<Updated on 24th July 2018>
During the last years as an architect for Azure services, there is a set of questions and areas that always come-up, you will find here the reference materials I use to answer RFP or customer enquiries. This post assumes you already have some Azure expertise in the subjects covered, but are in search of good reference materials for documentation purposes.
Networking and connectivity
When you design a solution running in Azure, it will most of the time run on Virtual Networks, you can connect those to:
- Your datacenter via IPsec VPN: you use the internet to transport IPsec-encrypted packets. Since it’s the internet, there’s no SLA on the link availability, but the IPsec gateway is backed by a 99.95% SLA and the speed can go up to 1 Gbps.
- Your datacenter via ExpressRoute: it’s a private connection, SLA-backed by your service provider up to 99.95%. The speed can go up to 10 Gbps if necessary.
- Internet via a Public IP: that public IP endpoint is highly available, load balanced if needed, protected by our DoS protection service. Those operations are done by Azure but you can leverage Network Virtual Appliances from the marketplace in order to add additional features like layer-7 inspection. If you want to use WAF-as-a-Service, you can also leverage Azure Application Gateway.
ExpressRoute Locations – https://docs.microsoft.com/en-us/azure/expressroute/expressroute-locations
Microsoft cloud services and network security – https://docs.microsoft.com/en-us/azure/best-practices-network-security
Azure Network Security Best Practices – https://docs.microsoft.com/en-us/azure/security/azure-security-network-security-best-practices
Reference architecture – Hybrid Networking – https://docs.microsoft.com/en-us/azure/architecture/reference-architectures/hybrid-networking/
High availability, Disaster Recovery and SLA
When you build solutions on Azure, your choose the physical location of your data, which is replicated on 3 hard disk drives (based on Locally Redundant Storage), it can be replicated to another region in order to offer additional redundancy in a location with hundreds miles from the previous (3 additional copies of your data).
High availability for virtual machines is achieved:
- In-Region:
- If you deploy an Azure VM on Premium storage, the VM automatically gets a 99.9% uptime SLA!

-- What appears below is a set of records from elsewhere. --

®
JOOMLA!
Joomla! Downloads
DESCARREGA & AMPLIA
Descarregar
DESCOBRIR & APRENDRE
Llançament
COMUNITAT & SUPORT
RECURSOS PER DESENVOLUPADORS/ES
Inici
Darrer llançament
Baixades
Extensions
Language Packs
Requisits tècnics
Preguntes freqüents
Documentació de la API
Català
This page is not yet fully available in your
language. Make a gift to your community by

- You can achieve HA at 99.95% uptime by placing multiples machines serving users inside an availability set with a load balancer in front.

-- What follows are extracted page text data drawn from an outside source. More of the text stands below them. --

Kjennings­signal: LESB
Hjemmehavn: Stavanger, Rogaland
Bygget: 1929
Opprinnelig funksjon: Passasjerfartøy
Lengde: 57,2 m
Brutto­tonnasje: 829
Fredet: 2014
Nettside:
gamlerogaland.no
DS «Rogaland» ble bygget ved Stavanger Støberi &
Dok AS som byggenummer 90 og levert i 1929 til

- You can achieve HA at 99.99% uptime by placing multiples machines serving users inside an availability zone with a standard load balancer in front.
- Across-regions: by duplicating the first deployment in another region. You replicate the data using application-level replication or Azure Site Recovery, then you load balance the solution using Traffic Manager.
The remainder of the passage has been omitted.